The best practices will help you make the best of both worlds – Tableau and OBIEE through BI Connector.
- 1. Introduction
- 2. The 9 Best Practices of BI Connector
- 2.1. Know your OBIEE
- 2.2. Start with OBIEE Reports
- 2.3. Choose the right connection type
- 2.4. Apply Filters
- 2.5. Use GZID for Retaining OBIEE Subject Area joins
- 2.6. Stay within the schema
- 2.7. Fine-tune for long-running and large queries
- 2.8. Troubleshoot connectivity issues in a click
- 2.9. Uncheck the auto update worksheet
- 3. Conclusion
Oracle Business Intelligence Enterprise Edition (OBIEE) is a traditional BI platform used by enterprises for over a decade.
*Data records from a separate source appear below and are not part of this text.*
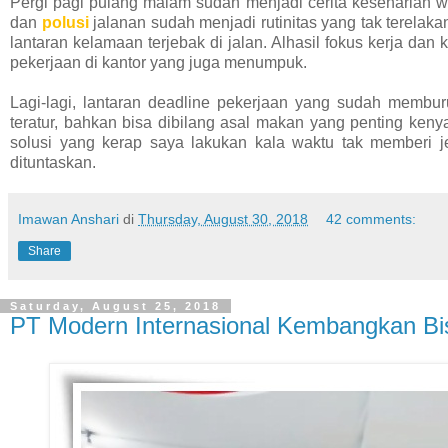
Pergi pagi pulang malam sudah menjadi cerita keseharian w
dan
polusi
jalanan sudah menjadi rutinitas yang tak terelak
lantaran kelamaan terjebak di jalan. Alhasil fokus kerja da
pekerjaan di kantor yang juga menumpuk.
Lagi-lagi, lantaran deadline pekerjaan yang sudah membu
teratur, bahkan bisa dibilang asal makan yang penting ke
solusi yang kerap saya lakukan kala waktu tak memberi j
dituntaskan.
Imawan Anshari
di
Thursday, August 30, 2018
42 comments:
Share
Saturday, August 25, 2018
PT Modern Internasional Kembangkan Bis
One of OBIEE’s major drawbacks is its lack of self-service capabilities.
Many organizations complement OBIEE’s data visualization limitations by connecting self-service analytics tools such as Tableau to OBIEE in a bimodal approach.
Some organizations, despite moving to Oracle Analytics Cloud (OAC) are connecting Tableau to OAC as well, as a significant portion of the users are already well-acquainted with Tableau, and prefer sticking to it.
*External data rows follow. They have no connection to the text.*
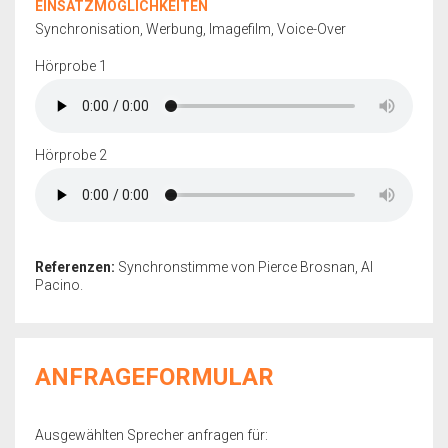
EINSATZMÖGLICHKEITEN
Synchronisation, Werbung, Imagefilm, Voice-Over
Hörprobe 1
Hörprobe 2
Referenzen:
Synchronstimme von Pierce Brosnan, Al
Pacino.
ANFRAGEFORMULAR
Ausgewählten Sprecher anfragen für:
BI Connector, an ODBC-based connector, helps organizations connect Tableau to OBIEE and OAC securely and seamlessly, in minutes.
In this eBook, we’ll cover 9 simple best practices for connecting Tableau to OBIEE through BI Connector. These best practices were developed based on careful research and numerous interactions with many BI Connector users across a broad range of industries.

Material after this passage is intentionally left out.